S’agissant du centre médical de Fresnes, j’ai un peu honte mais je vous dis mon sentiment en deux mots et de façon un peu abrupte : " Fresnes, il faut le fermer ! " Il faut le fermer ou le modifier complètement dans son fonctionnement et peut-être même dans son architecture.

Ces bâtiments qui datent des années 50 ne sont conformes à rien architecturalement, ni le cubage, ni la façon dont sont disposés les lits, ni les salles d’opération, ni le service de radiologie, etc. On est là dans l’anormalité absolue.

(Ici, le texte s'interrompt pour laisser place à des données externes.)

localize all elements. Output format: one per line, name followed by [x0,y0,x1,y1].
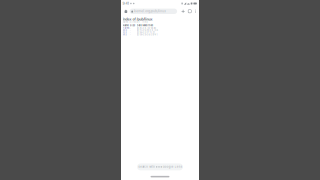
staticText: Search with [138,165,155,168]
staticText: - [130,31,131,34]
staticText: Parent Directory · Help [123,21,148,24]
button[interactable]: Parent [123,27,198,29]
staticText: v4.x [123,33,127,36]
staticText: v3.x [123,31,127,34]
staticText: Date Modified [137,24,154,27]
staticText: Name [123,24,129,27]
staticText: Size [130,24,135,27]
button[interactable]: Home [122,7,130,15]
button[interactable]: Tabs [186,7,193,15]
staticText: 9:41 [123,1,129,6]
staticText: kernel.org/pub/linux [134,10,166,13]
button[interactable]: New tab [180,7,186,15]
button[interactable]: Search with [137,163,183,170]
button[interactable]: v4.x [123,34,198,36]
button[interactable]: Menu [193,7,198,15]
staticText: Parent [123,27,130,30]
staticText: Google Lens [163,165,182,168]
staticText: - [130,27,131,30]
staticText: 2019-03-08 09:41 [137,33,158,36]
staticText: - [130,29,131,32]
staticText: 2011-05-19 04:06 [137,29,158,32]
button[interactable]: v3.x [123,31,198,33]
staticText: - [130,33,131,36]
button[interactable]: kernel.org/pub/linux [130,9,177,14]
staticText: 2016-02-17 11:22 [137,31,155,34]
button[interactable]: v2.6 [123,29,198,31]
staticText: Index of /pub/linux [123,17,153,21]
staticText: v2.6 [123,29,127,32]
staticText: 2021-04-12 18:30 [137,27,157,30]
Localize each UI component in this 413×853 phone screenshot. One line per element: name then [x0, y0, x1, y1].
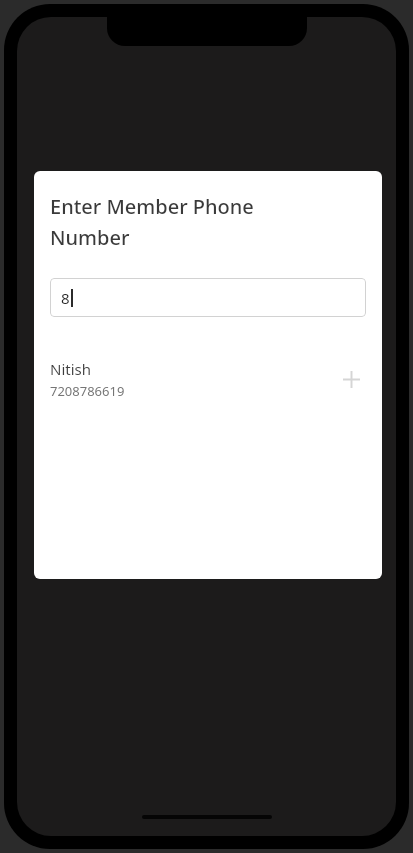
staticText: 8: [61, 288, 70, 308]
button[interactable]: 8: [50, 278, 366, 317]
staticText: 7208786619: [50, 382, 125, 400]
staticText: Enter Member Phone Number: [50, 193, 290, 251]
button[interactable]: Add member: [336, 364, 366, 394]
staticText: Nitish: [50, 359, 92, 379]
button[interactable]: Nitish: [50, 357, 366, 401]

En revanche, il y un ou deux services très prospères qui travaillent très bien. C’est en particulier le cas du service de réhabilitation, réadaptation, physiothérapie et rééducation fonctionnelle. Ce service est très prospère ; il travaille très bien avec des gens de très haute qualité. C’est probablement davantage vers un hôpital de moyen séjour, à vocation nationale, sur ces disciplines là - en particulier pour les rééducations qui risquent d’être un peu difficiles - que le centre de Fresnes pourrait trouver une sorte de sauvetage. Mais la question est assez difficile car, là encore, c’est un peu une Bastille. Je suis un peu vif dans mes propos mais le sujet mérite toute notre attention.

M. le Président : Sachez que nous sommes intéressés par tout document que vous pourriez nous faire parvenir.

M. Pierre PRADIER : Je pourrais vous transmettre le rapport que j’ai fait sur la condition carcérale en Europe lorsque j’étais parlementaire européen.

M. le Président : Je vous remercie beaucoup.